Looking through the spice cupboard, I pulled out all the staples for an authentic curry. I picked out Garam Masala, Cumin, Turmeric, Coriander Seeds (which I ground myself in a pestle and mortar, but you could use Ground Coriander), Chilli Flakes and Cardamom Pods. These are all spices used in a lot of Indian cooking and I thought the flavours would be great in the curry I was picturing in my head. Also, turmeric is such an important spice in decreasing inflammation in the gut so I always try to add it to my meals wherever possible.
I started by dicing up the onions and crushing the garlic and ginger. I then fried these off in 2tbsps oil (leaving 1 tsp remaining to fry the rice in later) until they had softened and browned a bit.
Then I chopped up the bird’s-eye chillies – these really pack a punch, less is definitely more (only use one if you’re not a huge fan of spice) – and added them to the pan to fry off for another couple of minutes.
Next up I added the spices and fried them off for a minute or two with the onion, garlic, chilli and ginger, to release the flavours. I added the chicken next and cooked it off for about 5 mins before adding the chicken stock.I brought the whole thing up to them boil and then turned the heat down low to allow it to simmer away (with the top off so that some of the liquid could evaporate).Leaving the curry to simmer for an hour means that the onions melt into the stock which creates the sauce for the curry. They almost dissolve, thickening the liquid, and leaving the top off of the pan allows the rest of the liquid to evaporate. You’ll know it’s done when your sauce is no longer liquid but is thick enough to coat and stick to the chicken a little bit – so it’s just past the watery stage.

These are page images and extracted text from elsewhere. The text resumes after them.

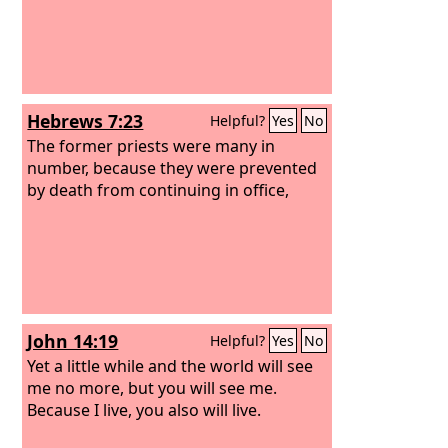
Hebrews 7:23
Helpful?
Yes
No
The former priests were many in
number, because they were prevented
by death from continuing in office,
John 14:19
Helpful?
Yes
No
Yet a little while and the world will see
me no more, but you will see me.
Because I live, you also will live.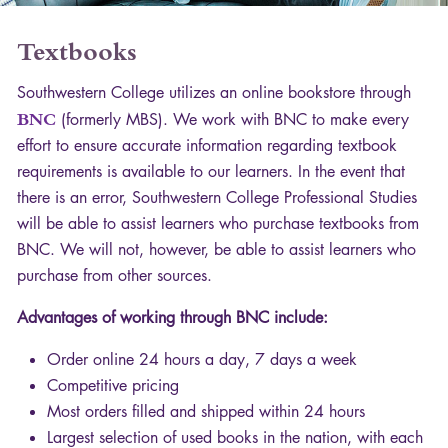
Textbooks
Southwestern College utilizes an online bookstore through
BNC
(formerly
MBS
). We work with
BNC
to make every
effort to ensure accurate information regarding textbook
requirements is available to our learners. In the event that
there is an error, Southwestern College Professional Studies
will be able to assist learners who purchase textbooks from
BNC
. We will not, however, be able to assist learners who
purchase from other sources.
Advantages of working through
BNC
include:
Order online 24 hours a day, 7 days a week
Competitive pricing
Most orders filled and shipped within 24 hours
Largest selection of used books in the nation, with each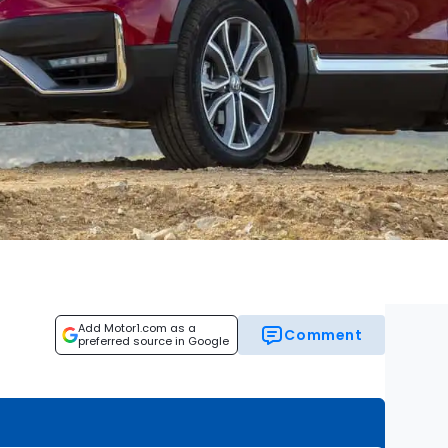
Add Motor1.com as a
Comment
preferred source in Google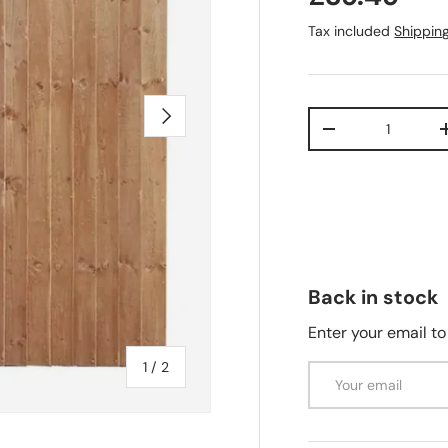
Tax included
Shippin
Next
Qty
-
Back in stock
Enter your email to
of
1
/
2
Email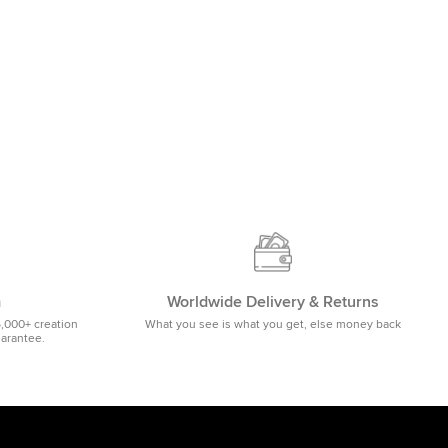
m
Worldwide Delivery & Returns
5,000+ creation
What you see is what you get, else money back
uarantee.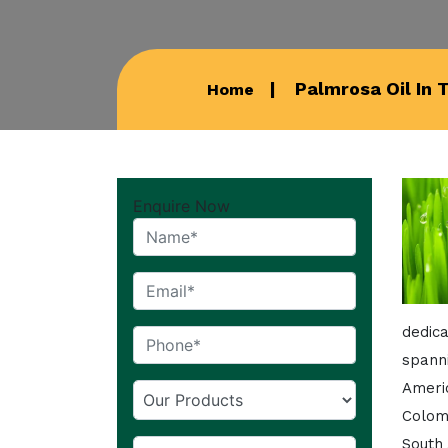
Palmrosa Oil In 
Home
Enquire Now
dedic
spann
Americ
Colom
South 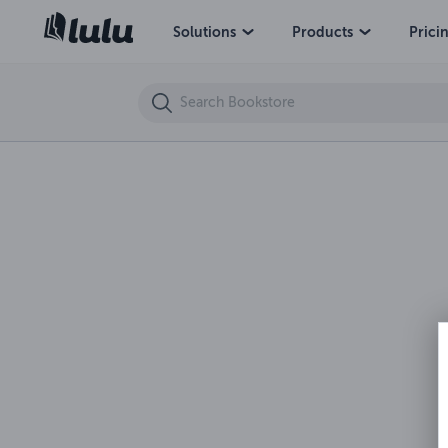
Solutions
Products
Prici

When the curry was almost ready it was time to get on with the rice – Basmati for Dan and cauliflower rice for me. I riced half a small head of cauliflower by pulsing it in the food processor until the pieces were small enough to resemble rice. Then I stir fried the cauliflower rice in a tsp of olive oil , plenty of salt and pepper and a squeeze of lime juice. This only takes a minute or two until the cauliflower begins to soften. I washed Dan’s rice in a sieve under the tap to remove the starch and then added it to a pan of boiling water to cook for 15mins.At this point you are ready to plate up but make sure to remove the cardamom pods before serving. I piled the cauliflower rice into a bowl and added some of the chicken and the delicious sauce. A dollop of yoghurt on the top and it was ready to serve.Because the chicken had been cooking for so long, it was really tender and had absorbed all of the flavours from the sauce. The yoghurt just took the edge off the spiciness and was a perfect accompaniment and the cauliflower rice worked really well, soaking up a lot of the sauce and adding an extra texture. The whole dish was tasty, spicy and very satisfying – it really warmed us up on a cold evening – Can’t predict the British Summertime!